Set close to the Heathrow airport feed roads of Hounslow, Gautam Malkani’s Londonstani plunges into a world of desis and goras. Both a classic coming-of-age story and a uniquely refreshing tale for our time, it follows Harjit, Ravi, Amit and Jas as they cruise the streets in Amit’s souped-up Beemer, making a little money changing the electronic fingerprints on stolen mobile phones, a scam that leads them into dangerous terrain when harsh reality supplants the fantasy of posh thug life.
Like Monica Ali, Malkani is largely dealing with the repercussions of ethnic diaspora once several generations have passed. You can hear it in the boys’ self-expressions; they call themselves “Desis,” a term that references their lives in perpetual exile, and the post-modernist “Coconut” – brown on the outside, white on the inside. Forced by culture, the British class system and sheer poverty, they struggle to survive in an environment that accepts them as neither British nor Gangsta.
But where Ali’s cultural anthropology is much more focused, Londonstani takes a shotgun approach, blending cultures and aphorisms and pop references at digital speed.
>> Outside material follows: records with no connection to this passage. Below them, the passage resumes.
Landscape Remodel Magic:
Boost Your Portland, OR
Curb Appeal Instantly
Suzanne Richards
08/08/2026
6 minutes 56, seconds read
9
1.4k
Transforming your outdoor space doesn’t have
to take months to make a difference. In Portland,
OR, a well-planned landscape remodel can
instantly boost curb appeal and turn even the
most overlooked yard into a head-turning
The trouble is that it wants to be so many things that it’s a fractured reading experience.
For a while, though, they get to live the high life. Like their rap star heroes, they’re fully equipped with pimped-out rides, the latest Nokia tech, and enough bling to make Ali G give props. They also give the reader a detailed tour of London’s hippest hot spots.
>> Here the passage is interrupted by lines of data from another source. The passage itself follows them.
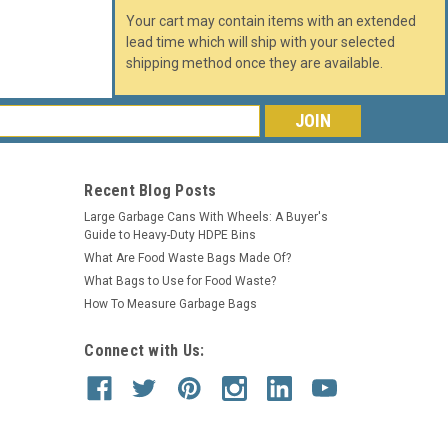
Your cart may contain items with an extended
lead time which will ship with your selected
shipping method once they are available.
s
Recent Blog Posts
Large Garbage Cans With Wheels: A Buyer's
Guide to Heavy-Duty HDPE Bins
What Are Food Waste Bags Made Of?
What Bags to Use for Food Waste?
How To Measure Garbage Bags
Connect with Us:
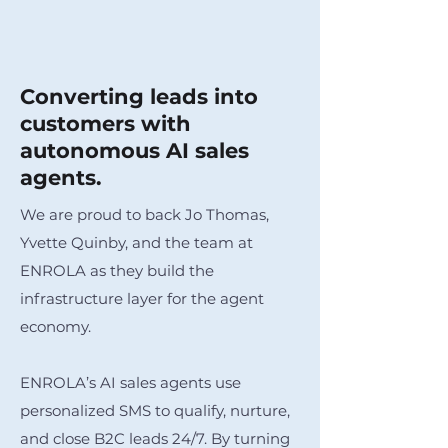
Converting leads into
customers with
autonomous AI sales
agents.
We are proud to back Jo Thomas,
Yvette Quinby, and the team at
ENROLA as they build the
infrastructure layer for the agent
economy.
ENROLA’s AI sales agents use
personalized SMS to qualify, nurture,
and close B2C leads 24/7. By turning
Funny, crude, disturbing, written in the vibrant language of its protagonists – a mix of slang, Bollywood, texting, Panjabi and bastardized gangsta rap – Londonstani is a novel of new tribalism, aggressive masculinity, integration, bling-bling economics and the shadow of generations. Readers of Irvine Welsh, Zadie Smith and Monica Ali, and fans of movies like Trainspotting, Fight Club and Bollywood Hollywood will be drawn into this astounding narrative, one of the most surprising novels in years.